# Install Ultralytics in Colab

In [None]:
pip install ultralytics



# Imports

In [None]:
from google.colab import drive
drive.mount('/content/drive')

Mounted at /content/drive


In [None]:
import os

In [None]:
from ultralytics import YOLO
from ultralytics.data.utils import autosplit

# Split and Merge Functions

**IMPORTANT:** For `DATASET_DIR` to work, you need to:
1. Create a shortcut to the Shared Drive
2. Add it to the root directory of your Drive (ex. `"/content/drive/MyDrive/Verizon ML Project"`)
3. Upload your images and text files **TOGETHER** in the dataset folder

In [None]:
PROJECT_DIR = "/content/drive/MyDrive/Verizon ML Project"
DATASET_DIR = os.path.join(PROJECT_DIR, "dataset")

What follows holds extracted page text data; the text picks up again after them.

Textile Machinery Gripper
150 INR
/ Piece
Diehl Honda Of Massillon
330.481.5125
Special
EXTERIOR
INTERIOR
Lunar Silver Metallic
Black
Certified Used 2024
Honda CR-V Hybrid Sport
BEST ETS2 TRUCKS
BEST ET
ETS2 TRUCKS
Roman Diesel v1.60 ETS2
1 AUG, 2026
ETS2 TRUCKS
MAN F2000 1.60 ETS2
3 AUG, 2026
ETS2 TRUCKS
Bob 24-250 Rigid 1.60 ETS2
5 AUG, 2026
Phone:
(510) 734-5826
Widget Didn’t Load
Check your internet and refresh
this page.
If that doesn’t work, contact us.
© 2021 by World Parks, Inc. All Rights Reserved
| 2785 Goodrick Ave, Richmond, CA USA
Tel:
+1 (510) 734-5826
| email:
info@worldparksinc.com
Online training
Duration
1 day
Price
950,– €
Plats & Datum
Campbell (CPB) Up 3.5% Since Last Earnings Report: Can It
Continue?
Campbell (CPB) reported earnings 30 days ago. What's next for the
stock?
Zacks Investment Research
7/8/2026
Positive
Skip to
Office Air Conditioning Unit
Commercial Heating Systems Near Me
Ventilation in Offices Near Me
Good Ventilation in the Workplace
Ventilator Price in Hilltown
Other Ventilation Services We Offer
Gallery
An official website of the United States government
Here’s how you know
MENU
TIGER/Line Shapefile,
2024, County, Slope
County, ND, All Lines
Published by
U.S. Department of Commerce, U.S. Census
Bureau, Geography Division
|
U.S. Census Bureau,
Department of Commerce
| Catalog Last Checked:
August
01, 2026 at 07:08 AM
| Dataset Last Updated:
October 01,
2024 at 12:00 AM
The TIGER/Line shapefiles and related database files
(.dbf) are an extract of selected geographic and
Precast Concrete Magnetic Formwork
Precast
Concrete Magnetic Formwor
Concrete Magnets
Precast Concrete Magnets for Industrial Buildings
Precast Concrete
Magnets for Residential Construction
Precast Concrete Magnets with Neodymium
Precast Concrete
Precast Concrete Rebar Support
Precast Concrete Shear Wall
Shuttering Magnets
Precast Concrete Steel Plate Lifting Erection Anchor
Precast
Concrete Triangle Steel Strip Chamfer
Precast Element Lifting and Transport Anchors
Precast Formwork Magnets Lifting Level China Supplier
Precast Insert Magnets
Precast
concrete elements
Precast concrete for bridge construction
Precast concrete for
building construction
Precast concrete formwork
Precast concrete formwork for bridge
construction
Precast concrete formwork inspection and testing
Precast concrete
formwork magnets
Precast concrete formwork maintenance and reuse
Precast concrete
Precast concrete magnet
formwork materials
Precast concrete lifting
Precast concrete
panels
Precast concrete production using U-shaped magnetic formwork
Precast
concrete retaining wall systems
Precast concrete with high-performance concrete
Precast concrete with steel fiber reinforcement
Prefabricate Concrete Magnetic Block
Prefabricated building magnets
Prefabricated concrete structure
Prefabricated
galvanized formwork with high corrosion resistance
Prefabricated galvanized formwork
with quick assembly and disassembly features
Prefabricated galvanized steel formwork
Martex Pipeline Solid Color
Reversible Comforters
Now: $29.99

split_paths = set() # element => (img_path, label_path)

def split():

    # split dataset into train, val, and test
    autosplit(
        path=DATASET_DIR,
        weights=(0.7, 0.2, 0.1),
        annotated_only=True # only images w/ .txt files are split
    )

    # create images and labels directories
    images_path = os.path.join(DATASET_DIR, "images")
    labels_path = os.path.join(DATASET_DIR, "labels")
    try:
        images_dir = os.mkdir(images_path)
        labels_dir = os.mkdir(labels_path)
    except:
        pass

    # key (folder) => value (corresponding .txt from autosplit)
    splits = {"train":"autosplit_train.txt",
              "val":"autosplit_val.txt",
              "test":"autosplit_test.txt"}

    for split_type, split_txt in splits.items():

        # create partitioned directories (ex. ./dataset/images/train)
        split_img_path = os.path.join(images_path, split_type)
        split_label_path = os.path.join(labels_path, split_type)
        split_paths.add((split_img_path, split_label_path))
        try:
            split_img_dir = os.mkdir(split_img_path)
            split_label_dir = os.mkdir(split_label_path)
        except:
            pass

        # move data into partitions
        f = open(os.path.join(PROJECT_DIR, split_txt))
        for img_path in f:

            img_path = os.path.join(PROJECT_DIR, img_path.strip()) # remove \n
            img_name = img_path.split('/')[-1] # CaseDesign_PhoneModels_Number.png

            # change .png or .jpg (from autosplit paths) to .txt
            txt_path = img_path.replace(".png", ".txt").replace(".jpg", ".txt")
            txt_name = txt_path.split('/')[-1] # CaseDesign_PhoneModels_Number.txt

            # move files
            try:
                new_img_path = os.path.join(split_img_path, img_name)
                new_txt_path = os.path.join(split_label_path, txt_name)
                os.rename(img_path, new_img_path)
                os.rename(txt_path, new_txt_path)
            except:
                pass

def is_valid_split():
    for img_path, label_path in split_paths:
        img_files = set( [ f.replace(".png", "").replace(".jpg","") for f in os.listdir(img_path) ] )
        label_files = set( [ f.replace(".txt","") for f in os.listdir(label_path) ] )
        if img_files != label_files:
            return False
    return True

def merge():
    for img_path, label_path in split_paths:
        for f in os.listdir(img_path):
            os.rename(os.path.join(img_path, f), os.path.join(DATASET_DIR, f))
        for f in os.listdir(label_path):
            os.rename(os.path.join(label_path, f), os.path.join(DATASET_DIR, f))

In [None]:
split()

Autosplitting images from /content/drive/MyDrive/Verizon ML Project/dataset, using *.txt labeled images only


100%|██████████| 293/293 [00:02<00:00, 121.72it/s]


In [None]:
is_valid_split()

True

In [None]:
merge()